[Data extracted from a collection]
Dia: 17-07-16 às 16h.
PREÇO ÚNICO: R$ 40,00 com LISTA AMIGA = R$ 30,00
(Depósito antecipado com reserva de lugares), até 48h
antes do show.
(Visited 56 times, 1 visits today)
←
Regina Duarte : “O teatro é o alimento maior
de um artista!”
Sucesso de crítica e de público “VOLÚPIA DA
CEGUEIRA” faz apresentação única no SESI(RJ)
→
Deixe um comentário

What to work on => Each line in the records above must be returned exactly as it stands.

Reply to the exercise =>
Dia: 17-07-16 às 16h.
PREÇO ÚNICO: R$ 40,00 com LISTA AMIGA = R$ 30,00
(Depósito antecipado com reserva de lugares), até 48h
antes do show.
(Visited 56 times, 1 visits today)
←
Regina Duarte : “O teatro é o alimento maior
de um artista!”
Sucesso de crítica e de público “VOLÚPIA DA
CEGUEIRA” faz apresentação única no SESI(RJ)
→
Deixe um comentário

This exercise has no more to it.